Não sei se esta pomba ainda está viva. Provavelmente, não. Uma semana é tempo demais para uma pomba tão doente.
Ela apareceu-me no alto do Parque Eduardo VII, no domingo passado, dia 31 de Março. Estava eu sentado num daqueles bancos curvados compridos de metal, logo abaixo do restaurante chique. De lá eu via o Tejo silencioso, depois da Baixa pombalina fervilhante aos pés da rotunda do Marquês de Pombal.
Quantas vezes esta pomba combalida pousou, ousada, sobre a cabeça de bronze da estátua do grande especulador imobiliário português, este homem que, no final do século 18, fez do descalabro causado por um terremoto terrível a oportunidade de se tornar imortal e infinitamente mais rico? Ou terá sido ela uma pomba subalterna num clã de pombas aguerridas, que não lhe deixavam subir mais alto do que a cabeça de Minerva, na base do monumento fálico, sempre a ensinar os lugares incontornáveis dos ricos e dos miseráveis?
Nada disso eu sei, porém o que me importava, naquele domingo, era a sensação de ter sido escolhido como o Caronte daquela pomba abnegada, diante do seu fim iminente. Eu, escolhido para lhe servir as últimas refeições, escutar a sua confissão final, benzer-lhe a testa diminuta após o último suspiro e, ao fim de tudo, levá-la ao canto do vale das almas onde outras pombas estariam à sua espera, talvez para lhe garantirem um lugarzinho mais digno pela eternidade a fora.
Olhamos-nos por alguns instantes, a transmitir um ao outro a certeza da impossibilidade. Eu não poderia continuar ali para ouvir o seu adeus derradeiro, muito menos para lhe garantir sequer a comida daquele dia, pois a minha avareza não me permitia lhe dar migalhas das nozes que trazia na mochila.
Ela, ciente de que nada poderia fazer para que eu a levasse, certificava-se mais uma vez de que, via de regra, homens como eu lhe reservavam, sempre, a empáfia, a raiva, o nojo e a indiferença.
Ela se afastou, buscou qualquer coisa junto a outro homem que nem se dispôs a notá-la.
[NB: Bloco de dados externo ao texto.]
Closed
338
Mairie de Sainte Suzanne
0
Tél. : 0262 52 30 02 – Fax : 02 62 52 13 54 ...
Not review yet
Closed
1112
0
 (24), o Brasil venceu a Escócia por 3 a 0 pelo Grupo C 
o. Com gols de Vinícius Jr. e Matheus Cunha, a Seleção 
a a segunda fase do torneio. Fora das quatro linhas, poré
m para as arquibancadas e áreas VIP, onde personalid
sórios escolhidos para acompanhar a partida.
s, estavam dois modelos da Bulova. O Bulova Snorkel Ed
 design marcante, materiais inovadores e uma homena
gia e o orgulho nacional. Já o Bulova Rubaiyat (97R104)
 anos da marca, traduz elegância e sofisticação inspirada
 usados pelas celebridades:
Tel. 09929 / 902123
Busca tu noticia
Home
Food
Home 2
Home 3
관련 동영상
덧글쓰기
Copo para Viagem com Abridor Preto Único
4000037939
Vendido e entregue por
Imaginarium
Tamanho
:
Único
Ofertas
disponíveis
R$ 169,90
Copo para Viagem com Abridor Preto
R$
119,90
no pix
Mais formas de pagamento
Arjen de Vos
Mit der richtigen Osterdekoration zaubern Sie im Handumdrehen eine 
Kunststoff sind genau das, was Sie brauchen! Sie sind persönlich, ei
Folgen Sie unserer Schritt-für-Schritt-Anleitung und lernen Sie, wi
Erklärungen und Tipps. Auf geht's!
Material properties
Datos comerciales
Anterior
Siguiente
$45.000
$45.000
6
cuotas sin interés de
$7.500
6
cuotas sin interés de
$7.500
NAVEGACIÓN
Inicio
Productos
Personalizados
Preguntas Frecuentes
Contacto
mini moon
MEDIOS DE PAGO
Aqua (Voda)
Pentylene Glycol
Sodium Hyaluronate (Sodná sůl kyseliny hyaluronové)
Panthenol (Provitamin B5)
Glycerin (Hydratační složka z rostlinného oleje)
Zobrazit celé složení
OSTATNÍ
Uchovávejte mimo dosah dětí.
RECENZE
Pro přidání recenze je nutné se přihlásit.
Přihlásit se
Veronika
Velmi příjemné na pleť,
Depois de alguns instantes, veio novamente até mim, com novos e estéreis argumentos. Sumiu da minha vista, deixando-me com os meus teretetês existenciais, os meus medos e a minha própria insignificância, ante da vista insidiosa e, por isto mesmo, imponente do Marquês, o qual, por sua vez, contemplava, pelo seu olhar de bronze, a cidade que construiu sobre os cadáveres carcomidos de tantas pombas cansadas de sobrevoar a superfície da vida, sem nunca poder admirá-la das alturas.